Language Spectrum

From CSSEMediaWiki
Revision as of 09:20, 6 October 2010 by Josh Oosterman (Talk | contribs)
(diff) ← Older revision | Latest revision (diff) | Newer revision → (diff)
Jump to: navigation, search

(Note: Opinion piece by Josh - An attempt at being objective)

I'd like to try this - Lets draw an analogy between the political left/right spectrum, and the spectrum of programming languages that are available to us. This might sound a bit weird, but I think it might be an interesting way to classify modern programming languages, and better understand the underlying design decisions.

Contents

Overview

The big question: Should we give users more freedom, but greater risk, or should we reduce risk by force users into doing what we think is right for them?

The cost of taking a 'Liberal' approach is that novice programmers/designers are armed with tools to shoot themselves in the foot. A typical example here is multiple inheritance, a terribly misunderstood concept that more frequently does damage then good.

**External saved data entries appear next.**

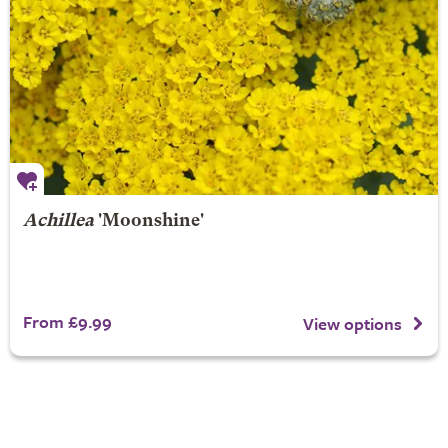
Achillea
'Moonshine'
From £9.99
View options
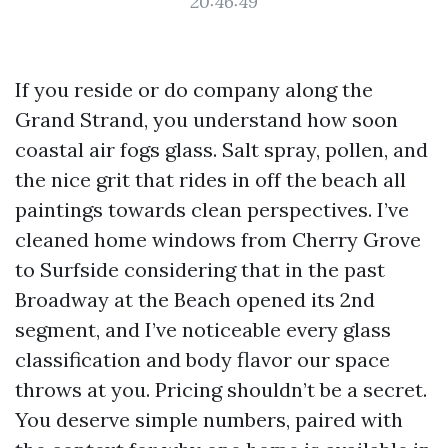
20:46:49
If you reside or do company along the
Grand Strand, you understand how soon
coastal air fogs glass. Salt spray, pollen, and
the nice grit that rides in off the beach all
paintings towards clean perspectives. I’ve
cleaned home windows from Cherry Grove
to Surfside considering that in the past
Broadway at the Beach opened its 2nd
segment, and I’ve noticeable every glass
classification and body flavor our space
throws at you. Pricing shouldn’t be a secret.
You deserve simple numbers, paired with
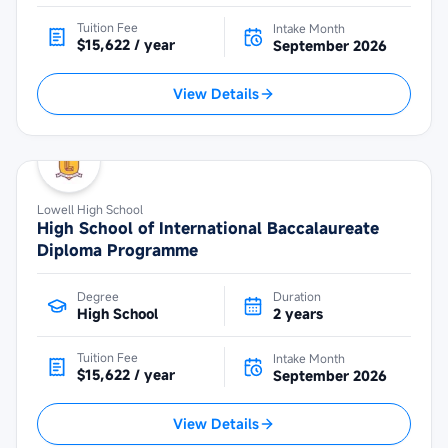
Tuition Fee
Intake Month
$15,622 / year
September 2026
View Details
Lowell High School
High School of International Baccalaureate
Diploma Programme
Degree
Duration
High School
2 years
Tuition Fee
Intake Month
$15,622 / year
September 2026
View Details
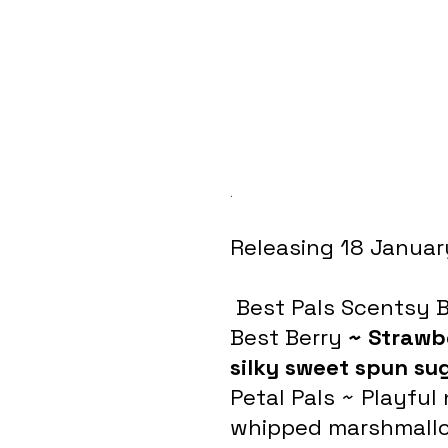
.
Releasing 18 Januar
 Best Pals Scentsy 
Best Berry 
~ Strawb
silky sweet spun su
Petal Pals ~ Playful
whipped marshmallo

The cost of taking the alternative 'Conservative' approach is that we reduce the power of the programmer to solve particular problems in an effective way. An example here is operator overloading, a tool that can be valuable when using objects than can be manipulated mathematically.

Issues in the Spectrum

When looking at these issues, it's a matter of weighing up the potential danger/damage rating of a feature, versus the utility of it. Like with the political spectrum, the majority of us are probably pretty centrist and will take a little from either column.

Operator Overloading

Most languages allow you to write expressions using operators such as + (plus), / (divide), % (modulus), or [] (index). These operators work on some types by default, for example integers can be added, arrays can be indexed, and pointers can be dereferenced. Operator overloading allows you to specify a custom behavior, for when an operator is used with your class. See the below example.

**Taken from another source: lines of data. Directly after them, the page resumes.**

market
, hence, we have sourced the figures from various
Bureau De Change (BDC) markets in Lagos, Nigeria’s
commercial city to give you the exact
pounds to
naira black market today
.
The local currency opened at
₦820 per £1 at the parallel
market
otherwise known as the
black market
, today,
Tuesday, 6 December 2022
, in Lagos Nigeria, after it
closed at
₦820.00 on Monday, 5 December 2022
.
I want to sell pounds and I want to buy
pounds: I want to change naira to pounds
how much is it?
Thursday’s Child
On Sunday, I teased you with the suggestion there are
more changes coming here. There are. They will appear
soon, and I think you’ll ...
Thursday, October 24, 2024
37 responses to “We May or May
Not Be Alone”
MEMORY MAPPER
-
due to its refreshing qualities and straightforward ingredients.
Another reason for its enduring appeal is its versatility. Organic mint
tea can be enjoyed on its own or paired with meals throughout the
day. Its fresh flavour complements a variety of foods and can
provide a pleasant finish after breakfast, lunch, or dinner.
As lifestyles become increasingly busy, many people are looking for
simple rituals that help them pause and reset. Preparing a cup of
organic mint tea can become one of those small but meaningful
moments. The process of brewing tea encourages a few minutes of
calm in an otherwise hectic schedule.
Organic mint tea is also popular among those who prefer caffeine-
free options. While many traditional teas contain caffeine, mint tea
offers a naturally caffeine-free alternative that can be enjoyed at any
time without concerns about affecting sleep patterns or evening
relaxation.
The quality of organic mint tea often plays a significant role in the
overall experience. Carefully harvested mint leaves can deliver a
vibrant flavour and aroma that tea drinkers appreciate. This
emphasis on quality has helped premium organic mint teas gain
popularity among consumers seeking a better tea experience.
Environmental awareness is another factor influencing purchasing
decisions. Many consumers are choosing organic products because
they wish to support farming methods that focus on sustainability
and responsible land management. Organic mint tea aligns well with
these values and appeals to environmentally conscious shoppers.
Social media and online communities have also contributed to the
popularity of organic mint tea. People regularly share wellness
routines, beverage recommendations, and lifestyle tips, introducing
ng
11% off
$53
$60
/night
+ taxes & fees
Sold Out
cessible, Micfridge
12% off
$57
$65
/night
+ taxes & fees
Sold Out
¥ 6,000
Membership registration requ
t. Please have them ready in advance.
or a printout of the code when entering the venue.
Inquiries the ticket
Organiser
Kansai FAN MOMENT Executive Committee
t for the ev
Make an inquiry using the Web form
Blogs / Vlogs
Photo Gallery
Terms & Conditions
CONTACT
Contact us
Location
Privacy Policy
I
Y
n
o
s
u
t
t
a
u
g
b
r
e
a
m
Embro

 //Operator Overloading example in C++
 //CrazyInt overload the != operator.
 class CrazyInt {
   private:
     int value;
   public:
     CrazyInt(int value) : value(value) {}
     bool operator!=(const CrazyInt &other) const {
       return this->value == other.value;
     }
 }
Advantages, Disadvantages & Language Implementations

Operator overloading can be very useful when writing classes that can be manipulated mathematically. A common example is a Vector class, which corresponds to n values (for an n-dimensional vector), and can be added, subtracted, dotted, normalised etc. Forcing users to use method calls in this case can cause clumsy code, which does not read like prose, and causes the user to convert expressions from prefix to infix order in their head.

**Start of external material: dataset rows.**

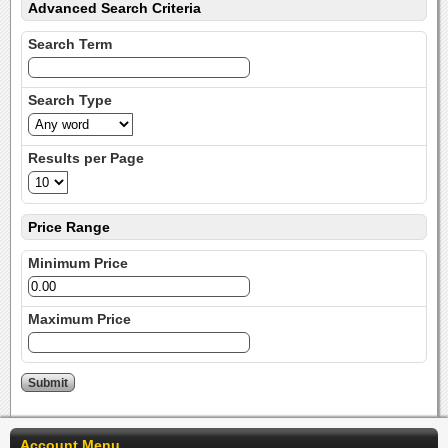
Advanced Search Criteria
Search Term
Search Type
Results per Page
Price Range
Minimum Price
Maximum Price
Account Menu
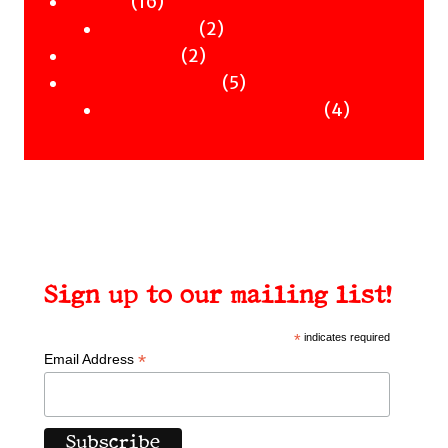
Merch
16
products
16
Clothing
products
2
2
Workshops
2
products
2
Uncategorised
products
5
5
Uncategorised Books
products
4
4
products
Sign up to our mailing list!
*
indicates required
*
Email Address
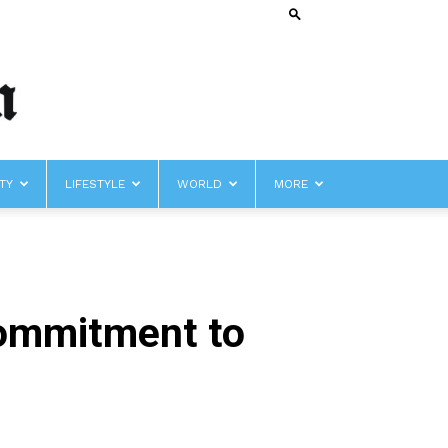
TY
LIFESTYLE
WORLD
MORE
Commitment to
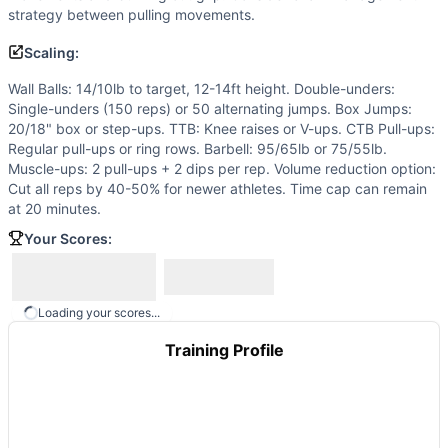
Out of 10 movements: GYMNASTICS (6): Double-Under, Box 
strategy between pulling movements.
Similar Workouts to
Bergeron Open Test
Scaling:
If you enjoy
Bergeron Open Test
, you might also like these
Hulk Hogan
(
85
% similar)
-
Every 2 Minutes in 20 minutes
Wall Balls: 14/10lb to target, 12-14ft height. Double-unders:
The Legend
(
84
% similar)
-
For Time 4 Pistols 25 Kettlebe
Single-unders (150 reps) or 50 alternating jumps. Box Jumps:
CG-6535
(
84
% similar)
-
4 Rounds for Time 800 meter Run
20/18" box or step-ups. TTB: Knee raises or V-ups. CTB Pull-ups:
Regular pull-ups or ring rows. Barbell: 95/65lb or 75/55lb.
Bambi
(
84
% similar)
-
3 Rounds for Reps: AMRAP in 5 minu
Muscle-ups: 2 pull-ups + 2 dips per rep. Volume reduction option:
Millar
(
84
% similar)
-
For time: 3 rounds of: 7 Ring Muscle
Cut all reps by 40-50% for newer athletes. Time cap can remain
Open 13.1
(
84
% similar)
-
AMRAP in 17 minutes: 40 Burpees
at 20 minutes.
12/31
(
84
% similar)
-
For Time 31 Push Presses (75/55 lb) 
Your Scores:
Molly Ann
(
84
% similar)
-
10 ROUNDS FOR TIME 15 Air Squa
These WODs similar to
Bergeron Open Test
share comparab
Loading your scores...
Training Profile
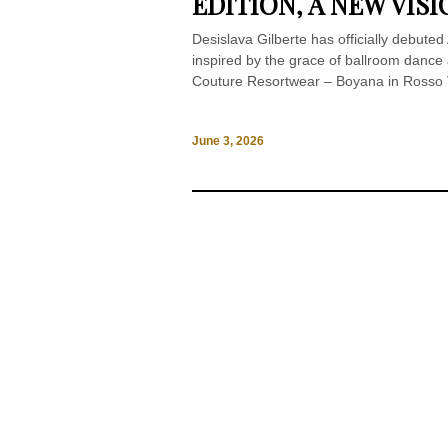
EDITION, A NEW VI
Desislava Gilberte has officially debuted
inspired by the grace of ballroom dance a
Couture Resortwear – Boyana in Rosso Vi
June 3, 2026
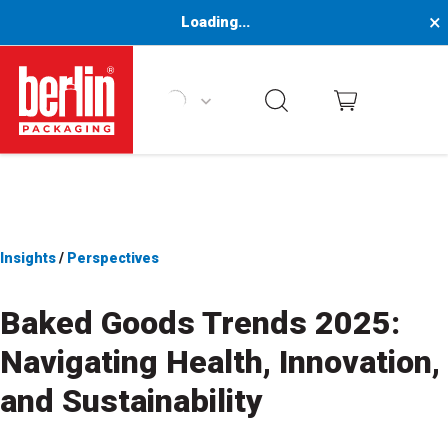
×
Loading...
Berlin Packaging Logo
Insights
/
Perspectives
Baked Goods Trends 2025:
Navigating Health, Innovation,
and Sustainability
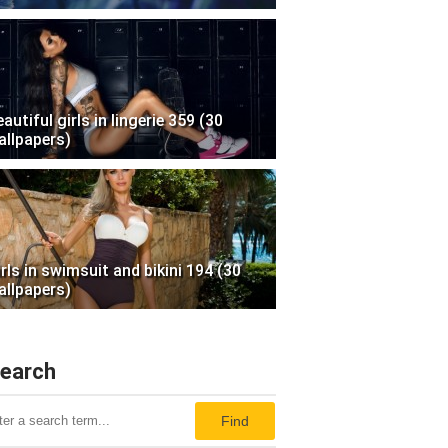
autiful girls in lingerie 359 (30
allpapers)
irls in swimsuit and bikini 194 (30
allpapers)
earch
Find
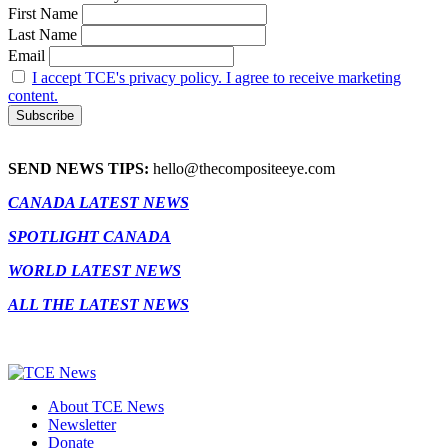
First Name
Last Name
Email
I accept TCE's privacy policy. I agree to receive marketing
content.
SEND NEWS TIPS:
hello@thecompositeeye.com
CANADA LATEST NEWS
SPOTLIGHT CANADA
WORLD LATEST NEWS
ALL THE LATEST NEWS
About TCE News
Newsletter
Donate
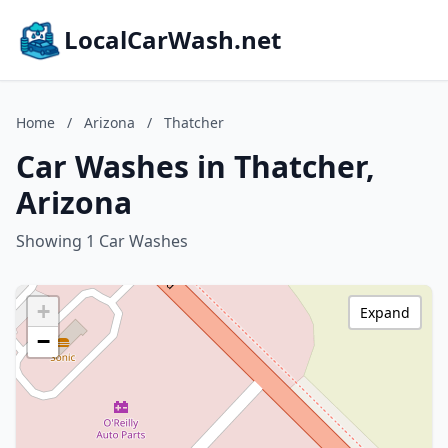
LocalCarWash.net
Home
/
Arizona
/
Thatcher
Car Washes in Thatcher,
Arizona
Showing 1 Car Washes
+
Expand
−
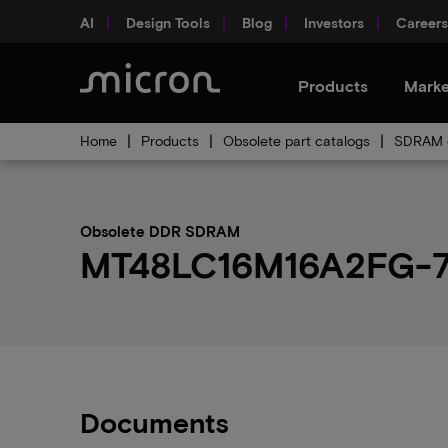
AI
Design Tools
Blog
Investors
Careers
Products
Marke
Home
Products
Obsolete part catalogs
SDRAM o
Obsolete DDR SDRAM
MT48LC16M16A2FG-75:
Documents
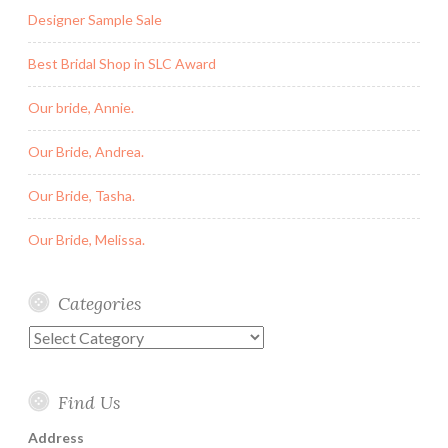
Designer Sample Sale
Best Bridal Shop in SLC Award
Our bride, Annie.
Our Bride, Andrea.
Our Bride, Tasha.
Our Bride, Melissa.
Categories
Categories
Find Us
Address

The ugly side of operator overloading is that you can essentially change the behaviour of a mechanism the client of your class is used to, without them knowing. For example, in C++ you can overload the new operator, which could allocate an object in a different way, without overloading the delete operator, causing asymmetric behavior. You could be prone to breaking identities such as (A + B) - B == A, or worse.

C++ lets you overload everything, from + and -, to new, dereference, and indexing. Java has no support whatsoever. C# improves on C++ operator overloading, by providing more intuitive syntax.

Implications for OO

I believe that Operator overloading is something that some objects just scream out for. Why should you not be allowed to add vectors in the same way as numbers? Surely if someone overloads the + operator to actually subtract, then they should not be allowed near a compiler ever again.

I guess if we're 'modelling the real world', concepts such as 'trees' and 'students' can't be 'added', but when the domain is mathematical, OO should give us the tools to model both the objects AND operations.

Encapsulation

In the context of computer science, this term means the logical separation of a concept from another. In OO, encapsulation most commonly refers to restricting visibility to objects or classes. In regards to programming language design, there are two issues: the visibility options available, and the default visibility (as this certainly affects code and design). Then of course, there's the whole issue of Encapsulation boundary, which I won't touch on here.

Advantages, Disadvantages & Language Implementations

Having a weak encapsulation standard, such as default public visibility, is no doubt faster for prototyping. The trade-off is that as a program gets larger, weak encapsulation opens your private workings up to the world, often causing a coupled, buggy, mess. Some argue that not encapsulating will cause an increase in the programmers cognitive load, although Python programmers might argue that the API documentation provides the limited/simplified 'view' that the clients of the code can use.

This is important to our language spectrum for the following reason: Weak encapsulation may not be inherently evil, but if we allow it we must expect hideous coupled code to emerge. Do we force private visibility, such that the programmer must then write boilerplate getters and setters?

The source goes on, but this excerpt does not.